Vine copula mixture models and clustering for non-Gaussian data
This work provides a method for improved clustering accuracy for researchers and practitioners working with complex, non-Gaussian multivariate data.
This paper proposes a novel vine copula mixture model to address the limitations of existing finite mixture models in handling asymmetric tail dependencies and non-elliptical clusters. The authors develop a new model-based clustering algorithm and demonstrate significant gains in clustering accuracy in simulations, particularly with asymmetric tail dependencies or non-Gaussian margins.

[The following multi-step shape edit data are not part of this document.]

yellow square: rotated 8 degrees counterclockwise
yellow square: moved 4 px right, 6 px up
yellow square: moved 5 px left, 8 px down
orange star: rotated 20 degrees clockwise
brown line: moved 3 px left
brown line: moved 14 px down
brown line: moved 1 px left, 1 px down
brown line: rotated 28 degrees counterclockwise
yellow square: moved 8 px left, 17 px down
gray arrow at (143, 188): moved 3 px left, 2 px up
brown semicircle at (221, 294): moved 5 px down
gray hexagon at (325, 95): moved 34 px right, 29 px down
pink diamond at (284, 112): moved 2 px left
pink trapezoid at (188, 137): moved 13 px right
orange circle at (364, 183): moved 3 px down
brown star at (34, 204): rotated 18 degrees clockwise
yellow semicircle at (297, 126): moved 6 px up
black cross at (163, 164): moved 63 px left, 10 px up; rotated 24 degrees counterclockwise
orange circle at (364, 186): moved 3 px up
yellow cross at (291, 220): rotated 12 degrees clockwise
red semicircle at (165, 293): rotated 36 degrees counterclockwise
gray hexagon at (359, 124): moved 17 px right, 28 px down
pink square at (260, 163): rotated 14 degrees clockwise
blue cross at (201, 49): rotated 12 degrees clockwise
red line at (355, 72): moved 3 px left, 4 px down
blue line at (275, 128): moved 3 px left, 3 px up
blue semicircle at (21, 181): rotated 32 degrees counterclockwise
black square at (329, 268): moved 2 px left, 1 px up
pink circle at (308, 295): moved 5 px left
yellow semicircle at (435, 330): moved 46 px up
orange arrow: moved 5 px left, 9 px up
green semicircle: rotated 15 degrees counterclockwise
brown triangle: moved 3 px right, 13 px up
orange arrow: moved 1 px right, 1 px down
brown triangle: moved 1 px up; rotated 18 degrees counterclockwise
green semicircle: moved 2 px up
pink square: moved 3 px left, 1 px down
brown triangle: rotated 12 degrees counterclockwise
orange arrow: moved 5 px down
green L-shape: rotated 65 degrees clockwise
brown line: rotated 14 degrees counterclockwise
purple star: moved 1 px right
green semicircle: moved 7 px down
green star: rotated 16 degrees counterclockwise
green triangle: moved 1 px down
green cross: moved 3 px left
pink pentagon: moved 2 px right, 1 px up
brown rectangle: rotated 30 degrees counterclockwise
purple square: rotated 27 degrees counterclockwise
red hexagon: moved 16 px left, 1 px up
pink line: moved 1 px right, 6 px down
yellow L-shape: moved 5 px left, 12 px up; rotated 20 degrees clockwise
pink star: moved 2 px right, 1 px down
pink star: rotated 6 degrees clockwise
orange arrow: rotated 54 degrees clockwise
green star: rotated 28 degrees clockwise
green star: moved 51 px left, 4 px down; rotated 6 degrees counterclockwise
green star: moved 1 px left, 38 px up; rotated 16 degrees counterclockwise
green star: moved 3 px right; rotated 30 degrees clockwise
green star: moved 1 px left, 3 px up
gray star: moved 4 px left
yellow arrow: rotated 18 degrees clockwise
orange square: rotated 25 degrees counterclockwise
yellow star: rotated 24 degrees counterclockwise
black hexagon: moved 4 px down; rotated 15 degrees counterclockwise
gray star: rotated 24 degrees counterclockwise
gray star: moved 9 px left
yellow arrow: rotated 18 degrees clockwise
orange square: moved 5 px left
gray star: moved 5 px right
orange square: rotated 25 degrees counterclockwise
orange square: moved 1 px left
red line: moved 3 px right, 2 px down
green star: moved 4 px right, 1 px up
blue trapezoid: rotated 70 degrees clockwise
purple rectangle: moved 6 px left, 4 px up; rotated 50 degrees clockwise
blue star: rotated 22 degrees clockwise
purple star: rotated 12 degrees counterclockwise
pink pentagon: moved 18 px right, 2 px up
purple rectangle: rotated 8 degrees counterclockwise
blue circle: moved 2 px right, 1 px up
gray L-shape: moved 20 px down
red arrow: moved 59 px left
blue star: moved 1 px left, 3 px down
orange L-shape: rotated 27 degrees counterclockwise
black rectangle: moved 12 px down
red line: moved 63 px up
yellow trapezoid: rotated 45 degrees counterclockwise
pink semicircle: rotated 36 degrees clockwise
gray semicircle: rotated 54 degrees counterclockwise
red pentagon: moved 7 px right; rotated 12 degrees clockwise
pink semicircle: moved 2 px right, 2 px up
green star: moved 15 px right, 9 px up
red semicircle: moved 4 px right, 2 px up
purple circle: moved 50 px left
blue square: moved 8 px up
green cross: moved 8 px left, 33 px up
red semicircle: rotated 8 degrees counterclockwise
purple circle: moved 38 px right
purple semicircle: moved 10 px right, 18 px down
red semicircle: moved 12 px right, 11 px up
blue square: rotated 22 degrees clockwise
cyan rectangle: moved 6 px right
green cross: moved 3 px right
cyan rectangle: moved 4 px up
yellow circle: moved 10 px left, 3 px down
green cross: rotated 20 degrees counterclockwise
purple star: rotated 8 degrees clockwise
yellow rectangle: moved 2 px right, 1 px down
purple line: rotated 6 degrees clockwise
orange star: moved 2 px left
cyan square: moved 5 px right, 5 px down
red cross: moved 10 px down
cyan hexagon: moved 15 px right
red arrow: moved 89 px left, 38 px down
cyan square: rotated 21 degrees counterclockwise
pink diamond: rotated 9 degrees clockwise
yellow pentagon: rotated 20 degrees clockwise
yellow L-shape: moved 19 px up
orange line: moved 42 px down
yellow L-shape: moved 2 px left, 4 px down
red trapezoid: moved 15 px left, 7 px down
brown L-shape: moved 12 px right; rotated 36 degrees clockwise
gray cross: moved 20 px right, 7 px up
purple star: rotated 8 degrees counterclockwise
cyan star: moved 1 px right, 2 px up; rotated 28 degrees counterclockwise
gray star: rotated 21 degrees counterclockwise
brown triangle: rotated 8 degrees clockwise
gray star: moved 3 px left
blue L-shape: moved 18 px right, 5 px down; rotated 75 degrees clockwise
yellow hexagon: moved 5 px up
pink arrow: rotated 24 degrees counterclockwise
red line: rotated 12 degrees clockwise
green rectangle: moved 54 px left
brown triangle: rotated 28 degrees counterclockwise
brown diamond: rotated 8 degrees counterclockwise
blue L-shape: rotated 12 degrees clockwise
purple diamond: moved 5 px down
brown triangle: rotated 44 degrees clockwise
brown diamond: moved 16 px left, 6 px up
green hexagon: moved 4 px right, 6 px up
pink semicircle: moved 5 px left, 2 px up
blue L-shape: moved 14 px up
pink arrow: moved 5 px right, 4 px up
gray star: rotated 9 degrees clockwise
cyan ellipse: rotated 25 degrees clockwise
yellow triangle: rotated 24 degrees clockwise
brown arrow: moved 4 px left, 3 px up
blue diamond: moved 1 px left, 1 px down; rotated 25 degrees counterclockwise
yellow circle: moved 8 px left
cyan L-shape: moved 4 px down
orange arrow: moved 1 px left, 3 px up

The majority of finite mixture models suffer from not allowing asymmetric tail dependencies within components and not capturing non-elliptical clusters in clustering applications. Since vine copulas are very flexible in capturing these types of dependencies, we propose a novel vine copula mixture model for continuous data. We discuss the model selection and parameter estimation problems and further formulate a new model-based clustering algorithm. The use of vine copulas in clustering allows for a range of shapes and dependency structures for the clusters. Our simulation experiments illustrate a significant gain in clustering accuracy when notably asymmetric tail dependencies or/and non-Gaussian margins within the components exist. The analysis of real data sets accompanies the proposed method. We show that the model-based clustering algorithm with vine copula mixture models outperforms the other model-based clustering techniques, especially for the non-Gaussian multivariate data.